Superada la supuesta renuncia de Videla; y demostrando la falta de seriedad en una jornada compleja para el sector, llegaron los tiempos de presiones.

 REUNION Y DECISION
En las últimas horas de la tarde, cuando en las concentraciones se sumaba el mayor número de productores, en Buenos Aires, se reunía el Centro de la Industria Lechera. Allí los debates plantearon los números de pérdidas, tanto de materia prima como de divisas y en medio del análisis de posibles alternativas, llegó el llamado que exigió recomponer el precio. Volver a liquidar los cinco centavos que la mayoría de las industrias habían pretendido descontar, bajo la advertencia de no dejar caer las cifras, para evitar medidas mayores desde la Nación que dejaron entrever la palabra expropiación en esta invitación.
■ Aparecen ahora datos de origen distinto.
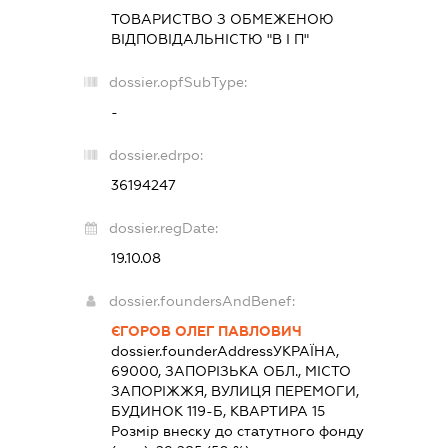
ТОВАРИСТВО З ОБМЕЖЕНОЮ
ВІДПОВІДАЛЬНІСТЮ "В І П"
dossier.opfSubType:
-
dossier.edrpo:
36194247
dossier.regDate:
19.10.08
dossier.foundersAndBenef:
ЄГОРОВ ОЛЕГ ПАВЛОВИЧ
dossier.founderAddress
УКРАЇНА,
69000, ЗАПОРІЗЬКА ОБЛ., МІСТО
ЗАПОРІЖЖЯ, ВУЛИЦЯ ПЕРЕМОГИ,
БУДИНОК 119-Б, КВАРТИРА 15
Розмір внеску до статутного фонду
Fue así que los industriales intentaron sugerir alternativas de compensación, como se había aplicado en años anteriores, pero ante la negativa por falta de fondos de un Gobierno que trata de cerrar todas las canillas de escape, son las empresas las que afrontarán la pérdida que significa seguir pagando lo mismo y en breve afrontar la suba de sueldos que Atilra gestiona para los lecheros.

SEGUIRA LA
PROTESTA

Ya anoche hubo comunicaciones con la decisión entre industriales y representantes de los tamberos. Pero no habrá levantamiento de las medidas.
La intención de los productores es permanecer frente a las plantas, hasta conseguir una suba en los precios. Cobrar un promedio de 1,50 por litro está lejos de poder enfrentar los costos que por la inflación siguen en alza. Tardaron en reaccionar pero los tamberos están muy decididos y así lo expresaron ante quienes pretendieron calmar las intenciones con el sostenimiento de los precios.
La proliferación de los bloqueos seguirá hoy; y la conclusión de la protesta tiene un final difuso, al momento, mientras en muchos sectores ya se planea el desperdicio de materia prima por estar desbordada la capacidad de almacenamiento de la leche cruda.